From the previous post: "There might be situations where market failure on the private market would be so severe and its consequences so dire that it is arguably worth risking government action; the standard example, and the reason most libertarians are not anarchists, is national defense."

This forms part of the concern I have with a completely free market: namely, that it is probably impossible, due to the existence of secret information.

For a defense organization to effectively defend its people (in a stateless society, I might more accurately call them customers), it cannot simply build an hard shell; it costs much less to deploy agents to watch where enemies are planning their attacks and head them off. The way it watches enemies has to be kept secret, to keep enemies from adapting; the defense organization cannot even tell its own customers, because enemies can easily intercept that information.
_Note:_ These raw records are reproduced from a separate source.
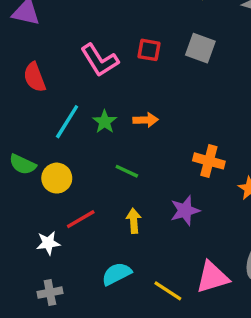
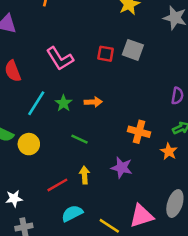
red square: (149, 50) -> (106, 54), moved
purple star: (185, 211) -> (122, 168), turned 30
red line: (81, 219) -> (57, 185), moved
white star: (48, 243) -> (14, 199), moved

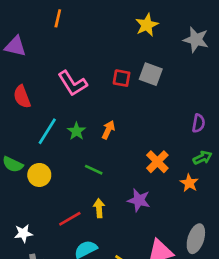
orange arrow: (93, 102) -> (108, 130), turned -63
orange cross: (139, 132) -> (157, 162), turned 30

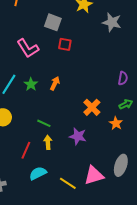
gray star: (196, 40) -> (112, 22), moved
gray square: (151, 74) -> (53, 22), moved
green line: (94, 170) -> (44, 123), moved
red line: (70, 219) -> (26, 150), turned -36

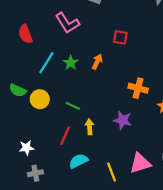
red square: (65, 44) -> (120, 37), moved
orange cross: (92, 107) -> (138, 88), turned -30
green line: (44, 123) -> (73, 106), moved
yellow line: (68, 183) -> (112, 172), turned 36

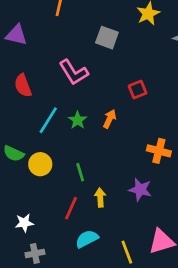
red square: (120, 37) -> (138, 90), turned -32
green line: (73, 106) -> (80, 172), turned 48

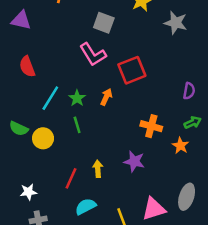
pink L-shape: (74, 72) -> (93, 54), moved
red square: (138, 90) -> (132, 70), size x1.6
green line: (80, 172) -> (77, 125), moved

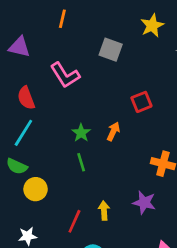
pink L-shape: (93, 54) -> (65, 75), moved
red square: (132, 70) -> (141, 102), size x0.7
cyan line: (50, 98) -> (23, 133), moved
yellow circle: (43, 138) -> (36, 189), moved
But that means the organization has to hide a lot - methods, assets, which enemy plans were thwarted, and so on. In that secrecy, entire budgets can hide. Customers cannot accurately assess which defense choice is best, because they cannot know which ones are doing the most efficient or even sufficient job. And if they choose wrong...

On top of this is the possibility that when it comes to defense, you might be competing against offensive forces so powerful that you cannot afford multiple competing defense organizations, possibly with multiple partitions of vital defense information; you have to build one army and maybe also encourage its components to share their secret information internally.

I've asked David about this before; I don't remember if he had an answer (it might be in the latest edition of TMoF, which I haven't gotten around to checking).

At the same time, I think there's a sense in which the ancap argument doesn't need to. I keep noticing that any market failure in ancap seems to exist in any other known alternative to an equal or greater extent. (E.g. ancaps have externalities, but collectivist economies just combine most or all of them into a giant externality, add a little overhead, and give it a different name.) So while ancaps run into the secrecy problem, so do alternatives.

On the other hand, that means the secrecy problem still exists.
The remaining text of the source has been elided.